An analogy about register preservation rules in calling conventions

Raymond Chen

A common problem beginning programmers have with assembly language is understanding calling conventions and register preservation rules, because those are not rules imposed by the architecture, but are rather created by convention.

Imagine that you are an instructor at a university. In the United States, classrooms are typically not dedicated to a single class or a single instructor, but rather, classes and instructors are assigned to rooms on a case-by-case basis, and it is common for instructors to have to teach classes in multiple rooms.

The convention at the school might be that the instructor is free to use the chalkboard however they like, and they are allowed to erase any content left on the chalkboard when they arrive for the start of class, with no responsibility to return the chalkboard to its original state when the class ends.

On the other hand, the convention is that the desks and chairs in the classroom must be returned to their original places at the end of class. The instructor is permitted to move the desks and chairs during class, but they have to put them back in the original locations when the class is over.

The chalkboard is like the registers we call “scratch” or “volatile”: You are welcome to use them all you want, and you are not under any obligation to restore them to their original values when you are done.

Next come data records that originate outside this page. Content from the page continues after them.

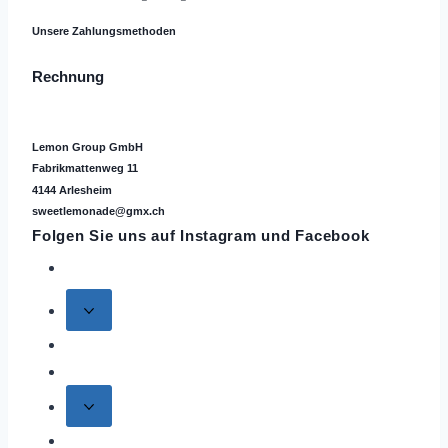
Unsere Zahlungsmethoden
Rechnung
Lemon Group GmbH
Fabrikmattenweg 11
4144 Arlesheim
sweetlemonade@gmx.ch
Folgen Sie uns auf
Instagram
und Facebook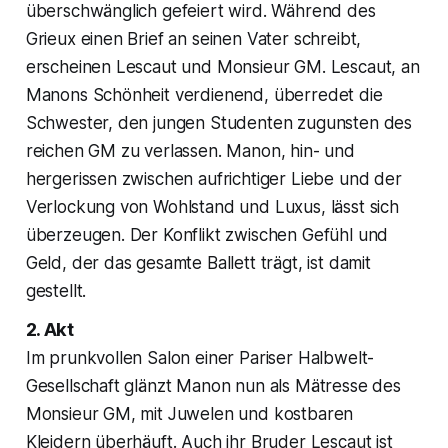
überschwänglich gefeiert wird. Während des
Grieux einen Brief an seinen Vater schreibt,
erscheinen Lescaut und Monsieur GM. Lescaut, an
Manons Schönheit verdienend, überredet die
Schwester, den jungen Studenten zugunsten des
reichen GM zu verlassen. Manon, hin- und
hergerissen zwischen aufrichtiger Liebe und der
Verlockung von Wohlstand und Luxus, lässt sich
überzeugen. Der Konflikt zwischen Gefühl und
Geld, der das gesamte Ballett trägt, ist damit
gestellt.
2. Akt
Im prunkvollen Salon einer Pariser Halbwelt-
Gesellschaft glänzt Manon nun als Mätresse des
Monsieur GM, mit Juwelen und kostbaren
Kleidern überhäuft. Auch ihr Bruder Lescaut ist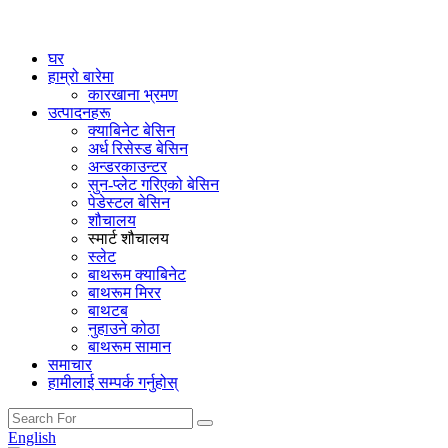
घर
हाम्रो बारेमा
कारखाना भ्रमण
उत्पादनहरू
क्याबिनेट बेसिन
अर्ध रिसेस्ड बेसिन
अन्डरकाउन्टर
सुन-प्लेट गरिएको बेसिन
पेडेस्टल बेसिन
शौचालय
स्मार्ट शौचालय
स्लेट
बाथरूम क्याबिनेट
बाथरूम मिरर
बाथटब
नुहाउने कोठा
बाथरूम सामान
समाचार
हामीलाई सम्पर्क गर्नुहोस्
English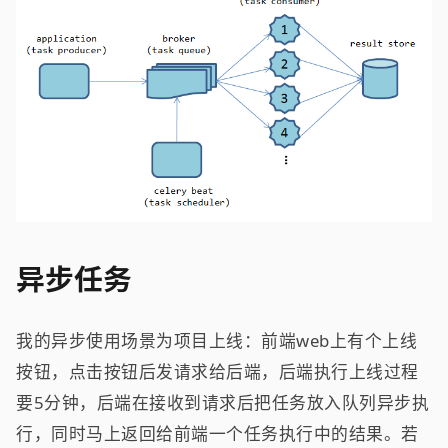
异步任务
我的异步使用场景为项目上线：前端web上有个上线
按钮，点击按钮后发请求给后端，后端执行上线过程
要5分钟，后端在接收到请求后把任务放入队列异步执
行，同时马上返回给前端一个任务执行中的结果。若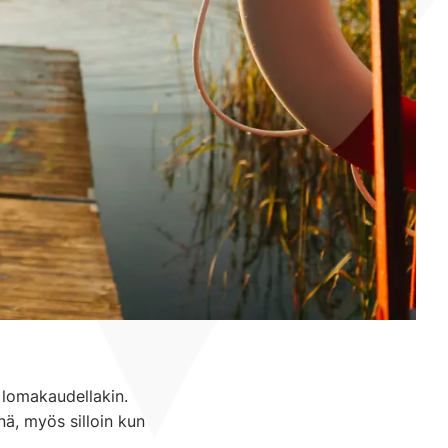
 lomakaudellakin.
ä, myös silloin kun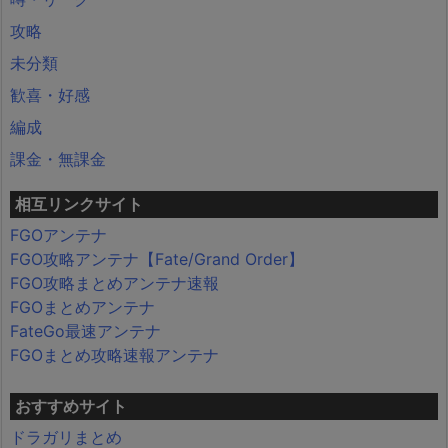
攻略
未分類
歓喜・好感
編成
課金・無課金
相互リンクサイト
FGOアンテナ
FGO攻略アンテナ【Fate/Grand Order】
FGO攻略まとめアンテナ速報
FGOまとめアンテナ
FateGo最速アンテナ
FGOまとめ攻略速報アンテナ
おすすめサイト
ドラガリまとめ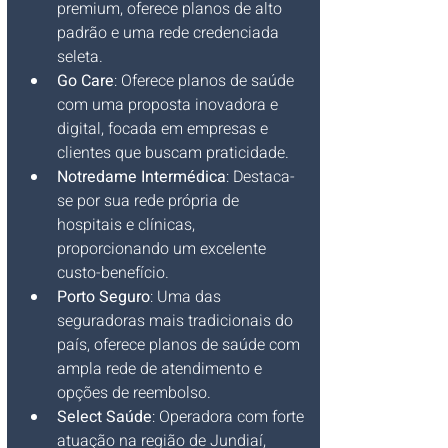
premium, oferece planos de alto 
padrão e uma rede credenciada 
seleta.
Go Care
: Oferece planos de saúde 
com uma proposta inovadora e 
digital, focada em empresas e 
clientes que buscam praticidade.
Notredame Intermédica
: Destaca-
se por sua rede própria de 
hospitais e clínicas, 
proporcionando um excelente 
custo-benefício.
Porto Seguro
: Uma das 
seguradoras mais tradicionais do 
país, oferece planos de saúde com 
ampla rede de atendimento e 
opções de reembolso.
Select Saúde
: Operadora com forte 
atuação na região de Jundiaí, 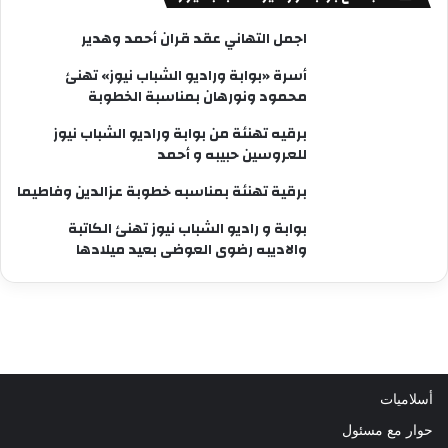
اجمل التهاني عقد قران أحمد وهدير
أسرة «بوابة وراديو الشباب نيوز» تهنئ
محمود ونورهان بمناسبة الخطوبة
برقيه تهنئة من بوابة وراديو الشباب نيوز
للعروسين حبيبه و أحمد
برقية تهنئة بمناسبه خطوبة عزالدين وفاطيما
بوابة و راديو الشباب نيوز تهنئ الكاتبة
والاديبه رضوى العوضى بعيد ميلادها
أسلاميات
حوار مع مسئول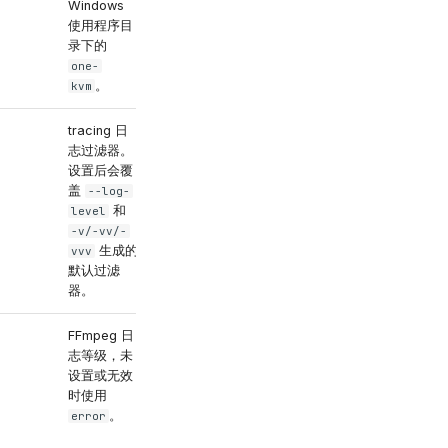
Windows
使用程序目
录下的
one-
。
kvm
tracing 日
例如
志过滤器。
one_kvm=debug,
设置后会覆
tower_http=deb
盖
--log-
ug,webrtc_sctp
和
level
=warn
-v/-vv/-
生成的
vvv
默认过滤
器。
FFmpeg 日
数字等级，或
志等级，未
/
quiet
panic
设置或无效
/
/
fatal
时使用
/
/
error
warn
。
/
error
warning
/
info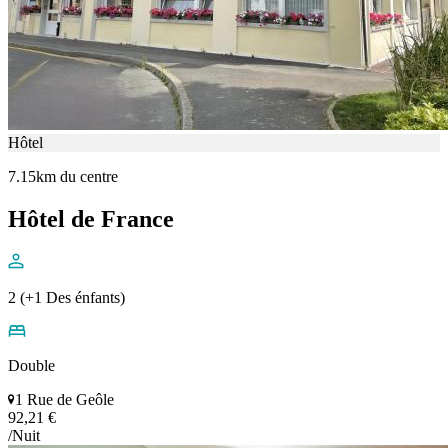
Hôtel
7.15km du centre
Hôtel de France
2 (+1 Des énfants)
Double
1 Rue de Geôle
92,21 €
/Nuit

The desks and chairs are like the registers we call “preserved” or “non-volatile”: You are welcome to use them all you want, but you are required to put them “back where you found them” when you are done. This is typically done by saving their initial state somewhere when you start (for desks and chairs, maybe by marking their locations with tape on the floor; for registers, by saving their values to memory) and restoring them at before you finish (moving the desks and chairs back to the markers; for registers, reloading the values from memory).

There might be some fixtures in the classroom that may not be moved at all. You cannot unscrew the light bulbs or disable the fire alarm. These are “immutable” registers, which you aren’t allowed to modify, not even temporarily.

Now, maybe your class is a lab class that has been given a dedicated room for an entire week, so you don’t have to reset the room after each session and can instead just resume from where the previous session left off. But you don’t have class on Wednesday, so for Wednesday, another class uses the room. What can you expect?

Well, the conventions say that the chalkboard is available for use. So don’t leave anything important on the chalkboard at the end of the Tuesday class, because it will be gone when you come back on Thursday.

On the other hand, the conventions also say that the desks should be returned to their original locations, so the desk clumps you created for your lab class will still be there. The desks may very well be moved around by the Wednesday class, but they will return them to the original positions before they are done.

Now, the school may have other conventions regarding the classroom. For example, maybe in addition to the convention that says that you have to restore the desks to their original locations, they also say that if you do move any desks, you have to take a photo of the classroom to show the original desk positions, and you have to post the photo on the bulletin board next to the door (and take it away when your class is over). The school requires this because your class might be cancelled after the Thursday session, so you won’t be around on Friday to reset the desks. The facilities staff needs to use that photo you took in order to restore the desks to their original positions for the class that had the room before you.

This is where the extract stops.